The phase is dropped but isn't there more going on? Comparing the signal to itself at various lags? I don't see how just dropping the phase accomplishes that.
Not really. ACF is defined as a convolution of signal X with itself: XX. But FFT turns a convolution into a dot product: FFT[XX] = FFT[X]·FFT[X], or just |FFT[X]|². But what is this really? If X is a sum of A·cos(2πwt+φ) waves, then FFT[X] is a set of A·exp(iφ) complex numbers. What does |FFT[X]|² do? It turns those complex numbers into A². Inversing this FFT gives a sum of A²·cos(2πwt) waves, so in effect ACF has dropped the phases and squared amplitudes. This is also why ACF have this bright vertical line - this is cos(x) functions piling up together.
ACF has a lag argument correct?

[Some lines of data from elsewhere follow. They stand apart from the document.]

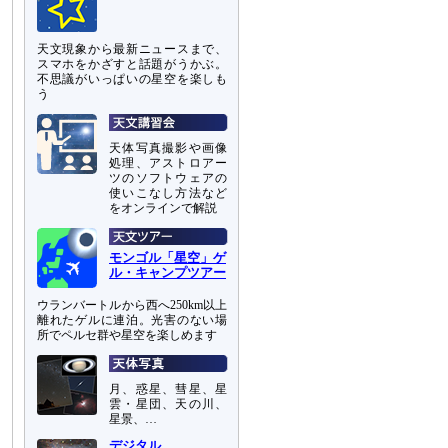
天文現象から最新ニュースまで、
スマホをかざすと話題がうかぶ。
不思議がいっぱいの星空を楽しも
う
天体写真撮影や画像
処理、アストロアー
ツのソフトウェアの
使いこなし方法など
をオンラインで解説
モンゴル「星空」ゲ
ル・キャンプツアー
ウランバートルから西へ250km以上
離れたゲルに連泊。光害のない場
所でペルセ群や星空を楽しめます
月、惑星、彗星、星
雲・星団、天の川、
星景、…
デジタル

Also isn't the bright vertical line just the result of the fact that ACF at lag 0 is 1?
It does, but ACF[X] at 0 is the sum of X[i] squares, so when sound gets louder, ACF at 0 also gets higher.
You're probably sick of this conversation by now :). But at least in radio applications I think that acf[0] is normalized so that it's 1 (typically). And again the ACF is calculated at several lag arguments and the sum is used to build the final graph / array.

But you obviously know more about this than me, I'm just putting out what I know. Your paragraph above, I actually copied so I can study it a few times. So thanks.

It sounds this is what I'm doing: taking ACF at equally spaced offsets. Not sure what the sum of ACFs would achieve, but this might turn out a good idea.